I had some idea of the shots I'd like but getting something beyond a straight snap wasn't easy.

Ideally it would show a bit of behaviour - post-preen shake; flying with prey; landing with prey, already into a mantling posture; wiping the beak clean, a regular event after a feed; setting off on a hunt .......

This was maybe my favourite of the bird on a stick shots, even if it does resemble a raptor on a toilet cistern.  I just like the urban decay element and the dappled light. Looks better in a bigger size.

For flight shots I really wanted to show the urban environment, but the birds rarely came low so chances were few and I didn't really like any of the ones I got with buildings in the background.  The best were this couple with the cranes, although both needed cropping to cut out intrusive elements.

So, good fun, but no prize-winners.  However that wasn't the end of my urban peregrine 'project' for the summer, even if there still weren't any prize-winners to come!

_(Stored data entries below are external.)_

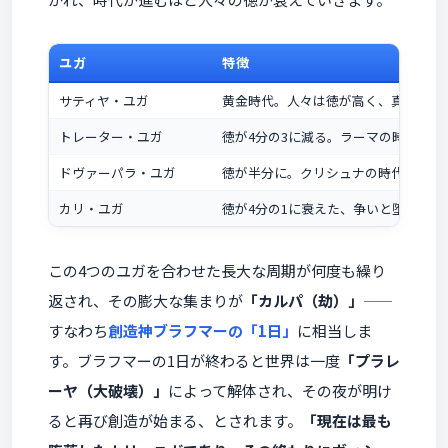
ユガ
特徴
サティヤ・ユガ
黄金時代。人々は徳が高く、真理に生
トレーター・ユガ
徳が4分の3に減る。ラーマの時代
ドヴァーパラ・ユガ
徳が半分に。クリシュナの時代
カリ・ユガ
徳が4分の1に衰えた、争いと堕落の
この4つのユガを合わせた長大な周期が何度も繰り
返され、その膨大な集まりが
「カルパ（劫）」
——
すなわち
創造神ブラフマーの「1日」
に相当しま
す。ブラフマーの1日が終わると世界は一度
「プラレ
ーヤ（大破壊）」
によって解体され、その夜が明け
ると再び創造が始まる、とされます。
「現在は最も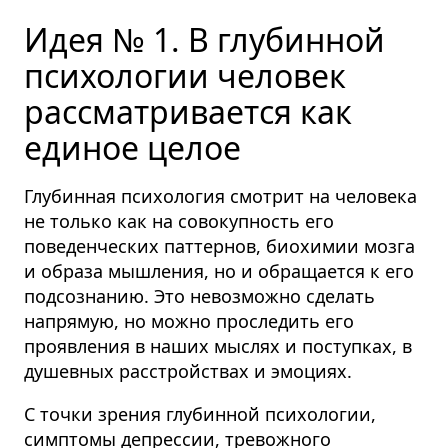
Идея № 1. В глубинной
психологии человек
рассматривается как
единое целое
Глубинная психология смотрит на человека
не только как на совокупность его
поведенческих паттернов, биохимии мозга
и образа мышления, но и обращается к его
подсознанию. Это невозможно сделать
напрямую, но можно проследить его
проявления в наших мыслях и поступках, в
душевных расстройствах и эмоциях.
С точки зрения глубинной психологии,
симптомы депрессии, тревожного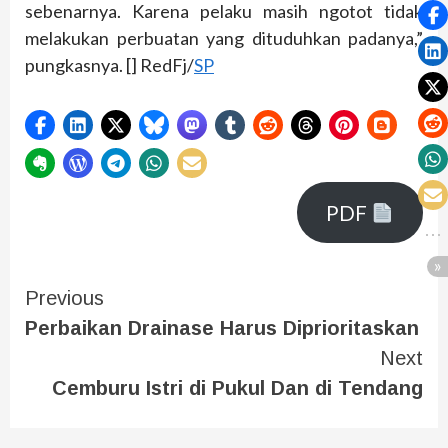
sebenarnya. Karena pelaku masih ngotot tidak
melakukan perbuatan yang dituduhkan padanya,”
pungkasnya. [] RedFj/
SP
PDF
Previous
Perbaikan Drainase Harus Diprioritaskan
Next
Cemburu Istri di Pukul Dan di Tendang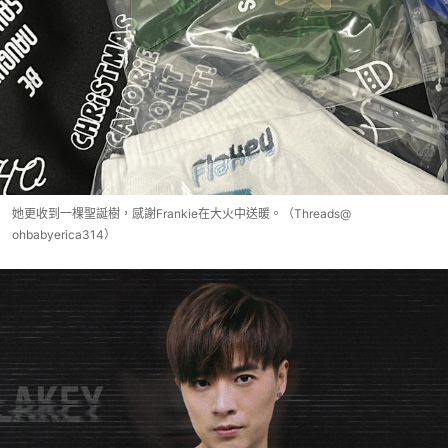
她更收到一棵聖誕樹，感謝Frankie在大火中送暖。（Threads@
ohbabyerica314）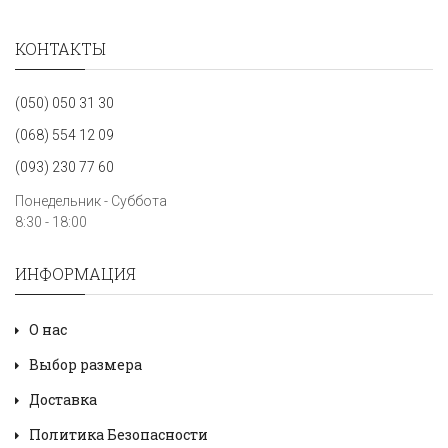
КОНТАКТЫ
(050) 050 31 30
(068) 554 12 09
(093) 230 77 60
Понедельник - Суббота
8:30 - 18:00
ИНФОРМАЦИЯ
О нас
Выбор размера
Доставка
Политика Безопасности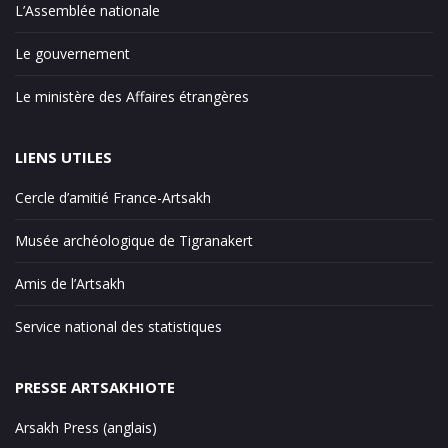
L’Assemblée nationale
Le gouvernement
Le ministère des Affaires étrangères
LIENS UTILES
Cercle d’amitié France-Artsakh
Musée archéologique de Tigranakert
Amis de l’Artsakh
Service national des statistiques
PRESSE ARTSAKHIOTE
Arsakh Press (anglais)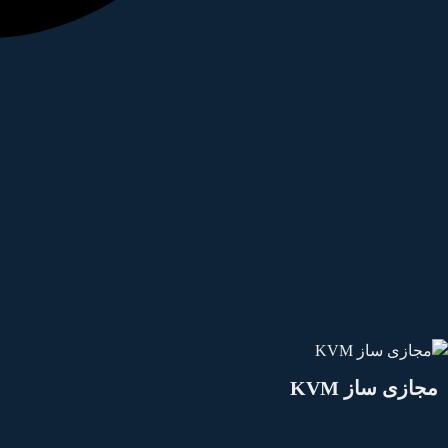
جازی ساز KVM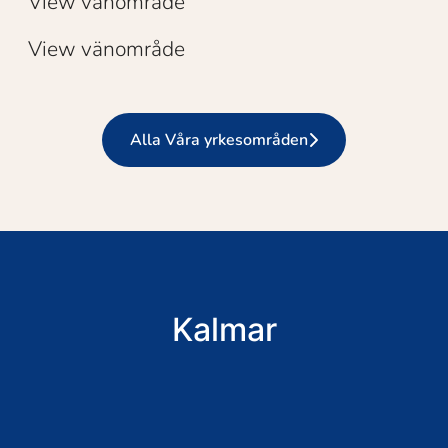
View vänområde
View vänområde
Alla Våra yrkesområden
Kalmar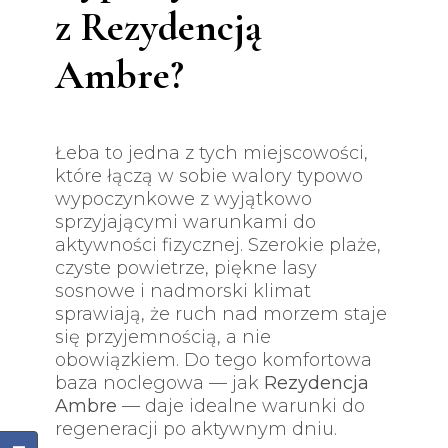
z Rezydencją
Ambre?
Łeba to jedna z tych miejscowości,
które łączą w sobie walory typowo
wypoczynkowe z wyjątkowo
sprzyjającymi warunkami do
aktywności fizycznej. Szerokie plaże,
czyste powietrze, piękne lasy
sosnowe i nadmorski klimat
sprawiają, że ruch nad morzem staje
się przyjemnością, a nie
obowiązkiem. Do tego komfortowa
baza noclegowa — jak
Rezydencja
Ambre
— daje idealne warunki do
regeneracji po aktywnym dniu.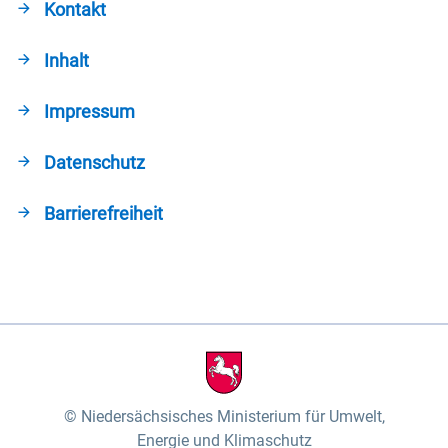
Kontakt
Inhalt
Impressum
Datenschutz
Barrierefreiheit
Niedersächsisches Ministerium für Umwelt,
Energie und Klimaschutz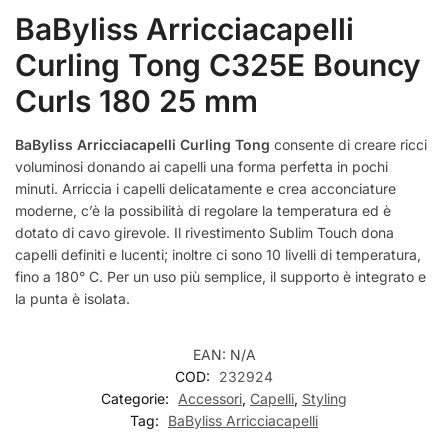
BaByliss Arricciacapelli
Curling Tong C325E Bouncy
Curls 180 25 mm
BaByliss Arricciacapelli Curling Tong
consente di creare ricci
voluminosi donando ai capelli una forma perfetta in pochi
minuti. Arriccia i capelli delicatamente e crea acconciature
moderne, c’è la possibilità di regolare la temperatura ed è
dotato di cavo girevole. Il rivestimento Sublim Touch dona
capelli definiti e lucenti; inoltre ci sono 10 livelli di temperatura,
fino a 180° C. Per un uso più semplice, il supporto è integrato e
la punta è isolata.
EAN:
N/A
COD:
232924
Categorie:
Accessori
,
Capelli
,
Styling
Tag:
BaByliss Arricciacapelli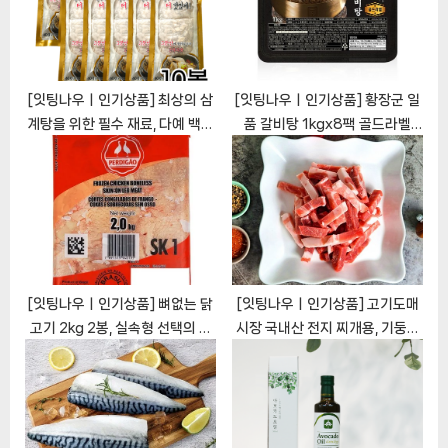
t
:
[잇팅나우ㅣ인기상품] 최상의 삼
[잇팅나우ㅣ인기상품] 황장군 일
계탕을 위한 필수 재료, 다예 백숙
품 갈비탕 1kgx8팩 골드라벨
삼계탕 재료 두마리용
[EatingNOWㅣ추천상품]
[EatingNOWㅣ추천상품]
[잇팅나우ㅣ인기상품] 뼈없는 닭
[잇팅나우ㅣ인기상품] 고기도매
고기 2kg 2봉, 실속형 선택의 정
시장 국내산 전지 찌개용, 기둥모
수 [EatingNOWㅣ추천상품]
양 1.5cm… [EatingNOWㅣ추
천상품]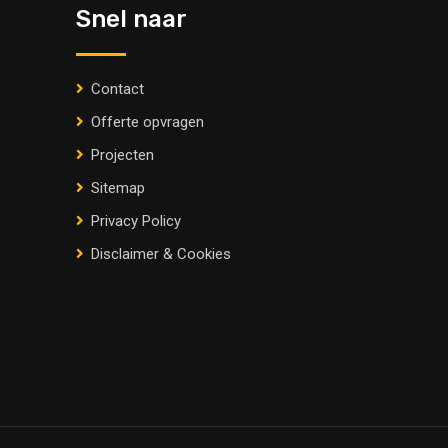
Snel naar
Contact
Offerte opvragen
Projecten
Sitemap
Privacy Policy
Disclaimer & Cookies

Wednesday, January 10, 2018

Urban peregrines 2 - feed me!

Like any other raptor a well fed peregrine is happy to take it easy.  Why waste energy if you don't have to?  This means most of the year photography opportunities can be limited.  However when there are youngsters around the extra mouths to feed creates the chances to snap a bit more action.

I really hoped to get a chance to snap a food pass from adult to juvenile, but I saw only two.  One I picked up too late to get a focus, the other too far away really, but you get the idea from these highly cropped images

The youngster then flew off to the top ledge to enjoy the scraps it had been brought.

The adults main food cache was behind the buddleia rooted into the brickwork, and clearly it wasn't always that secure ......

Most of the time though the adults would fly in and enjoy a rather rushed chance for a snack


before one of the youngsters cottoned onto what was happening and paid a visit.

I snapped a few short video segments.  If you can spare 40 seconds of your life make sure the sound is on and watch this right to the end.

Told you juvenile peregrines were noisy!

Friday, December 22, 2017

Urban Peregrines 1

It's not often I get out of the office but one day last summer I was wandering back there from a meeting when I saw a sign for a building development.  The name I recognised from the Avon Birding website, so I went for a look.  The street ran down to a bridge over the river and from there looking back at the old brick building I was blown away by what I saw.  It's what I expected to see, but I hadn't really believed I would.

That sighting led to a series of weekend early morning trips to try and capture some usable shots of my first urban peregrines.  That first day there was an adult on the drainpipe and a juvenile running along the ledge at the top of the building.  3 days later when I returned with a camera there wasn't a bird in sight - I had timed my 'discovery' perfectly with the date of fledging!

I was standing there on the bridge scanning the building when it began to snow - feathers. 

Looking up at the crane arm more or less directly overhead I realised there was a peregrine plucking a meal.  Amazing.

Those first trips the youngsters mainly stuck to the cranes, perhaps easier to land on, and the adults brought in feeds.  Once there was food around it wasn't hard to find the birds - juvenile peregrines must be amongst the most noisy youngsters with that piercing call.
Week on week I saw the birds become more confident and mobile, meaning that adults and youngsters might be found on the cranes or on the building - sometimes almost overlooked amongst the pigeons.

Being Bristol one weekend there were a few hot air balloons around during the Festival.  I didn't get the numbers over I hoped for, but managed to get one to partially overlap with a bird.

The building was the old generator building for the Bristol trams, and it has been used by the birds for a few years now.  However the whole area is being renewed and the building is included in the plans for the new development so I do wonder if the birds will stay around - hope so but doubt it - certainly no bushes to hide the food cache behind.

It is sad to think this might be my last chance to watch a sight like this.
 BTW - look what you can do with a big lens, a converter and a crop sensor camera!  This was on the top ledge.

Some more and hopefully better pics to follow.